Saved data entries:
━━━━

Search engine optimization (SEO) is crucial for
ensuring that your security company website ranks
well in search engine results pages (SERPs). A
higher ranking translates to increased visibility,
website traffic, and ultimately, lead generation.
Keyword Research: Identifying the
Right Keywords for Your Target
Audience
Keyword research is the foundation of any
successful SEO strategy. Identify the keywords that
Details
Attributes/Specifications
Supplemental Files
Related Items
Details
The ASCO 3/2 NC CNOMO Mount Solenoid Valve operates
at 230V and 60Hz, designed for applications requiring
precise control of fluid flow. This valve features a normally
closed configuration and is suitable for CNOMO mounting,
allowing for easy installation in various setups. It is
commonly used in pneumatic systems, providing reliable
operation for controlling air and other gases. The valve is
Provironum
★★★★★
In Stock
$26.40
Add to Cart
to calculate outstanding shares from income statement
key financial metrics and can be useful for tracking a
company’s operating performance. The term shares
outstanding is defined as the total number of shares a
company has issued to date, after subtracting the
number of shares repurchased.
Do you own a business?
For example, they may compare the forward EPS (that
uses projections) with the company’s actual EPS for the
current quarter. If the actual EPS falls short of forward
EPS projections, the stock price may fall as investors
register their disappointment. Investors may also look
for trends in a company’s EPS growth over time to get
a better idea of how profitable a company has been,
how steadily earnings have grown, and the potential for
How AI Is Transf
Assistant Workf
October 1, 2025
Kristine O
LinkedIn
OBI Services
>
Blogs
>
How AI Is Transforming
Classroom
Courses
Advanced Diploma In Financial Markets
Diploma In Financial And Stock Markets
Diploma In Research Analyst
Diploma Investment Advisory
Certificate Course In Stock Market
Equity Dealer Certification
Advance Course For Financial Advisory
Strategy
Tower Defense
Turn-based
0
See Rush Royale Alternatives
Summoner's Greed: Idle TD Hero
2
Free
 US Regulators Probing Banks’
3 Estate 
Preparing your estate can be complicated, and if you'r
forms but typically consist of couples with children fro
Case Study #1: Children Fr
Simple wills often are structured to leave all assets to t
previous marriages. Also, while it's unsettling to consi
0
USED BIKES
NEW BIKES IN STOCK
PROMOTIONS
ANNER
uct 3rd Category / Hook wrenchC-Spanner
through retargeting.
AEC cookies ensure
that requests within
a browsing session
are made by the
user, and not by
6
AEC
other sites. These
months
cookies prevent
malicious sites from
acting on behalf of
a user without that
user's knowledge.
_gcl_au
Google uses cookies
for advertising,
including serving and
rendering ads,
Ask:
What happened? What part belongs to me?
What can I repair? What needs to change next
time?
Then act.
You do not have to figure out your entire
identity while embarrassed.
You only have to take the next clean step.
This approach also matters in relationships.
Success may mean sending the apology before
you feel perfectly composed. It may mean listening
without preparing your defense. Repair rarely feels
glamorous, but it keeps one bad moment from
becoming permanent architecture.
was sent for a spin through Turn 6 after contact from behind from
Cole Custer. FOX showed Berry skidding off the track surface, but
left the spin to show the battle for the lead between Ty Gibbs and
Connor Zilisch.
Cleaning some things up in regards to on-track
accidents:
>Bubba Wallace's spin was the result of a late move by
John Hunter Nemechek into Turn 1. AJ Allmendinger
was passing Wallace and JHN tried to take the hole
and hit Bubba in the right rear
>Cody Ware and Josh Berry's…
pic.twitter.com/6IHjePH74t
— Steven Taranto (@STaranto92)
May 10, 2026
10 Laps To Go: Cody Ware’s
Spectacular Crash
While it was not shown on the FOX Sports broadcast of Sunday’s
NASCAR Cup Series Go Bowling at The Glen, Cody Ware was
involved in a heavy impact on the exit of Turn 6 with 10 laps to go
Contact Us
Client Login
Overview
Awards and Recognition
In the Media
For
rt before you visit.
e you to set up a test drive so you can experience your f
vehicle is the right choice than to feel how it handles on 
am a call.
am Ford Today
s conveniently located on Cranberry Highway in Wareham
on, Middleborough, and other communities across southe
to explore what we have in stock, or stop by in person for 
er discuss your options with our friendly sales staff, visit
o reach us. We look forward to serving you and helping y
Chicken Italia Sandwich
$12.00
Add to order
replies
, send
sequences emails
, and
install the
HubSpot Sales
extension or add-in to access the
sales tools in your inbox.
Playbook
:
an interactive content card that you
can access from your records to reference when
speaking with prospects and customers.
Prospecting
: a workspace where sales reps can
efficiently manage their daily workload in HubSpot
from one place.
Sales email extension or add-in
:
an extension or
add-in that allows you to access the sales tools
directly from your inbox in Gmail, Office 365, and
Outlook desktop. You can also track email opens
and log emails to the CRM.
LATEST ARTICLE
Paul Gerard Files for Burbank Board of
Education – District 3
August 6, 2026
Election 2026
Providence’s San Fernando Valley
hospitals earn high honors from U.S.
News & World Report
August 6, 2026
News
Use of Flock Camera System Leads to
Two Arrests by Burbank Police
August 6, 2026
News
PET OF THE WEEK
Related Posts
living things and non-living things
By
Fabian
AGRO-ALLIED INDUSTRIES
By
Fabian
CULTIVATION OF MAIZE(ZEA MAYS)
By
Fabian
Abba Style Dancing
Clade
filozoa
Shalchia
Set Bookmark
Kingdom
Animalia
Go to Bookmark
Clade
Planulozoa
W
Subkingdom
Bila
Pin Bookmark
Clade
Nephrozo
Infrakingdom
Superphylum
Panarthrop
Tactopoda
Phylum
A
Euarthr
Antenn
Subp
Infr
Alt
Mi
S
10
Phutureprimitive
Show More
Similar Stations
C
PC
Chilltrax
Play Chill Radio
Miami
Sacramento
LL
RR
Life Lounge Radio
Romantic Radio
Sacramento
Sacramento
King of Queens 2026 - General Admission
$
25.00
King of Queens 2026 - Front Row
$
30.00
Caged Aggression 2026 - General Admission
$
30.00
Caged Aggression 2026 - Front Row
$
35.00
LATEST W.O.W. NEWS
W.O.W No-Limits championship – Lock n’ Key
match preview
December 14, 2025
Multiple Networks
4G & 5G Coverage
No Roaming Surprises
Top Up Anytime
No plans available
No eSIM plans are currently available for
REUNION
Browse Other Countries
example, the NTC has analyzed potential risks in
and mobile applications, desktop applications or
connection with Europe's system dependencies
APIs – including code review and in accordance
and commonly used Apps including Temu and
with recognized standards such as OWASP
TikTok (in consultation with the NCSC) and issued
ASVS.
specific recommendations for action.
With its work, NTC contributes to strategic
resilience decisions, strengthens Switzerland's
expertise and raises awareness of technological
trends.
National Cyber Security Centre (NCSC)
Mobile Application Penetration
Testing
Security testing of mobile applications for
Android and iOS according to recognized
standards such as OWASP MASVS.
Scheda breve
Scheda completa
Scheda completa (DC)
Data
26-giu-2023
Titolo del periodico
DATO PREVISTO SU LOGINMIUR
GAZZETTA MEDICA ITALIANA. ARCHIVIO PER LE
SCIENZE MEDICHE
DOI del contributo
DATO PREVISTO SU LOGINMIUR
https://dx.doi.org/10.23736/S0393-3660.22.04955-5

━━━━

▸ **Task prompt**:
A single number is the answer: the count of lines above that include the string "Advisory".

▸ **Solution to this exercise**:
2